Problem to solve: Search the listing for the word "STUDIESPESIALISERANDE" and return each line that contains it.

Segment Start: Given data

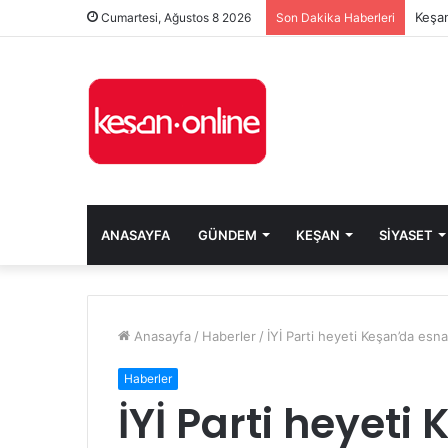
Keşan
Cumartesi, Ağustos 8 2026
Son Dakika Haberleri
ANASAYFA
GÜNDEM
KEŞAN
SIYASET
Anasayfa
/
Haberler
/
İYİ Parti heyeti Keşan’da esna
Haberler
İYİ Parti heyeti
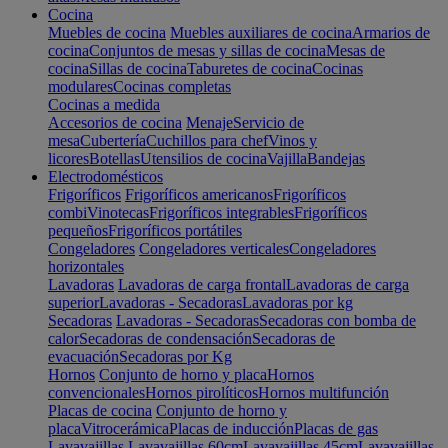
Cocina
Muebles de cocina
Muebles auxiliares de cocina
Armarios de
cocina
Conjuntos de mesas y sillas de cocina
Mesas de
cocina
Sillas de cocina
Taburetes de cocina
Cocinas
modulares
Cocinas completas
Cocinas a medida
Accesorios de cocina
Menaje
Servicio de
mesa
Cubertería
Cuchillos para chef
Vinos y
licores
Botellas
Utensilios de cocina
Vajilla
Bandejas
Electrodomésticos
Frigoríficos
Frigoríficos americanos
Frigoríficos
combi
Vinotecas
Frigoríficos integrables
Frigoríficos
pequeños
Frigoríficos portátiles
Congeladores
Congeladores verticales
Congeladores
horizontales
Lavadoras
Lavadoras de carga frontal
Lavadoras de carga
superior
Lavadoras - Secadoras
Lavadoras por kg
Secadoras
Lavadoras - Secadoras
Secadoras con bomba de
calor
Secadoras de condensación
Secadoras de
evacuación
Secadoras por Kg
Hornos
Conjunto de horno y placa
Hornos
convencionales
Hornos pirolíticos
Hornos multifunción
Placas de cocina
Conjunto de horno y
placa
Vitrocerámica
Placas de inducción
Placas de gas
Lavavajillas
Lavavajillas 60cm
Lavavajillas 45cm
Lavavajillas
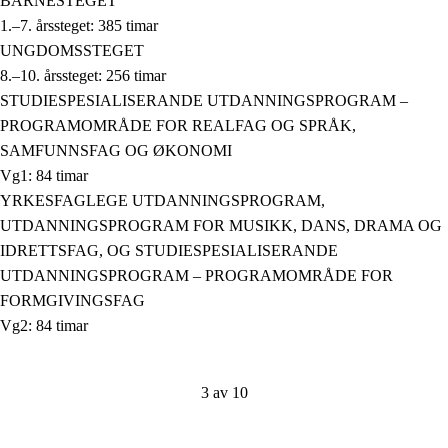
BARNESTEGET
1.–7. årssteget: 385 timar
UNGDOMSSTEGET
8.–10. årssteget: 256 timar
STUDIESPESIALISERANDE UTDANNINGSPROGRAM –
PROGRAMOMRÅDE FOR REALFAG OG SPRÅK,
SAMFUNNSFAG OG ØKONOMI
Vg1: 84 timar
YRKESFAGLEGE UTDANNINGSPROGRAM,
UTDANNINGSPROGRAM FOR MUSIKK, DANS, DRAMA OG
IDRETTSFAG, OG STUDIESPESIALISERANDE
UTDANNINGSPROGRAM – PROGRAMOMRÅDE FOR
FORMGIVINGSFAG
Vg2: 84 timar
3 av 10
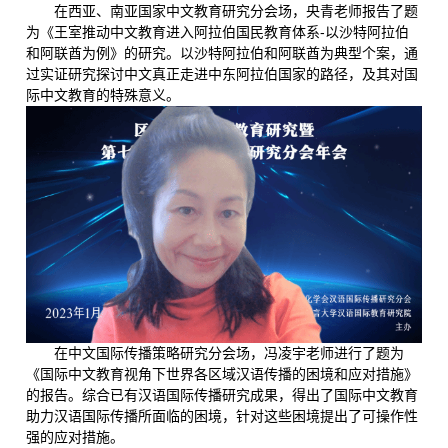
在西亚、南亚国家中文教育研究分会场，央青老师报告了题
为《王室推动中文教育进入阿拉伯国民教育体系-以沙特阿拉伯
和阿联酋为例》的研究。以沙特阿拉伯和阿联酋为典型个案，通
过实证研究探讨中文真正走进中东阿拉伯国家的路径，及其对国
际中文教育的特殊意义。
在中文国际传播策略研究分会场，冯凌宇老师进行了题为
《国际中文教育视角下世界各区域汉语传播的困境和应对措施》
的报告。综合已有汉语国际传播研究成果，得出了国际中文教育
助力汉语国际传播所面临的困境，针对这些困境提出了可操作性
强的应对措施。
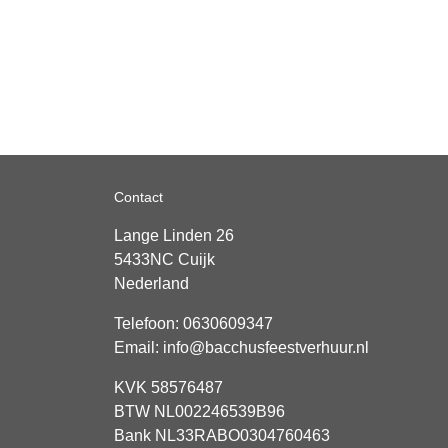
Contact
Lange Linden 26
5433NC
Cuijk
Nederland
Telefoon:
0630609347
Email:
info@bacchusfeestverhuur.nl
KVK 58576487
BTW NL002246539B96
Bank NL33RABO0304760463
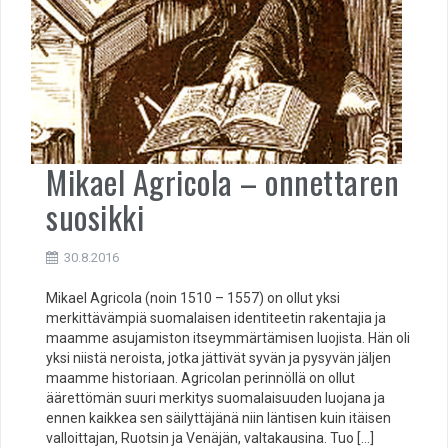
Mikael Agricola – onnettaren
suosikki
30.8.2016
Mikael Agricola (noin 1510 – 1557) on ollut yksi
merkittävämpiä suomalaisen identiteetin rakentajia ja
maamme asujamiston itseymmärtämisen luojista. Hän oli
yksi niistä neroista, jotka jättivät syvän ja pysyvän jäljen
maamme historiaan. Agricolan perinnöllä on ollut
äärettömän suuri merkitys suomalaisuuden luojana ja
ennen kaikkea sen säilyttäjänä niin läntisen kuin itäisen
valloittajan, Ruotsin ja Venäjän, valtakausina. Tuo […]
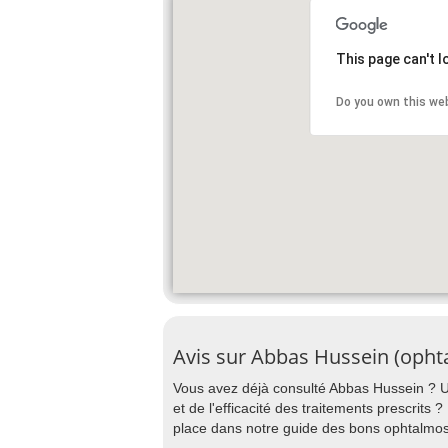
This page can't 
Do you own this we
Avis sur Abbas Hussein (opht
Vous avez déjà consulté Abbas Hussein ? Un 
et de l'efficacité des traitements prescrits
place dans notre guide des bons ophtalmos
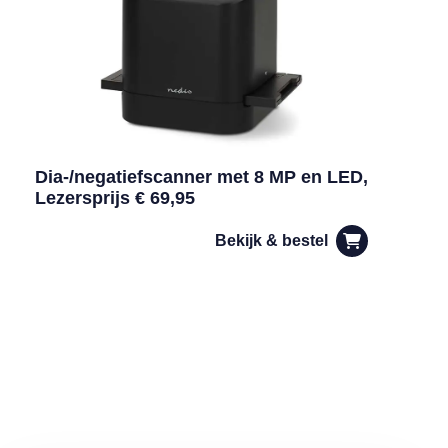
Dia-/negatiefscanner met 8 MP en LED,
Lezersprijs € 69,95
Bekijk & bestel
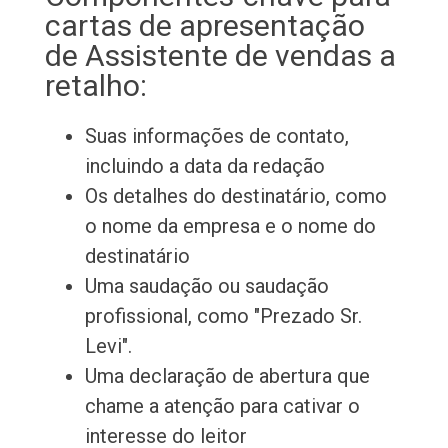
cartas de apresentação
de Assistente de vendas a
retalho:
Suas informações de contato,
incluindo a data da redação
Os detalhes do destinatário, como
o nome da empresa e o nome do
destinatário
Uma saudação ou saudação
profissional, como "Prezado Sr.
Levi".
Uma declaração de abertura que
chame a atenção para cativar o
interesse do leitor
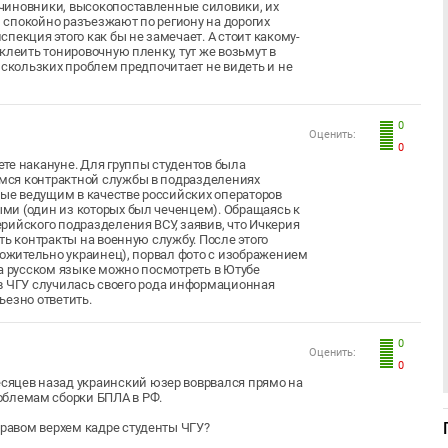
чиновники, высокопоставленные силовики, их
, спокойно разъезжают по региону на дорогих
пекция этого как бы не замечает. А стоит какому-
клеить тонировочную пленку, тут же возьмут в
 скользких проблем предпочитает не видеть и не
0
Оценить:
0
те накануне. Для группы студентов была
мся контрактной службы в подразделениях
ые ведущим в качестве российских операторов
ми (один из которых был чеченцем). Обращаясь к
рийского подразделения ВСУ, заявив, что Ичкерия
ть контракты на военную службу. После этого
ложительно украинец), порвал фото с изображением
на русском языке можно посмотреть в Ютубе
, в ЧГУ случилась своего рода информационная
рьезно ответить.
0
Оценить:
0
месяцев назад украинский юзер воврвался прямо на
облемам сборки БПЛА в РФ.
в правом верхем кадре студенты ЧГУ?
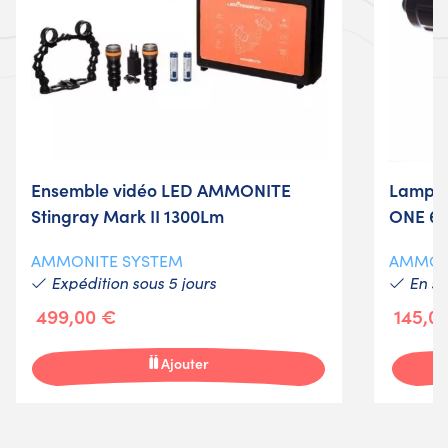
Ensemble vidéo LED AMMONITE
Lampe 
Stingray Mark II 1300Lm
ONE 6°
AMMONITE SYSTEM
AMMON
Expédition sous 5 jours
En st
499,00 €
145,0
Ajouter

Segment End: Given data

Your solution:
STUDIESPESIALISERANDE UTDANNINGSPROGRAM –
IDRETTSFAG, OG STUDIESPESIALISERANDE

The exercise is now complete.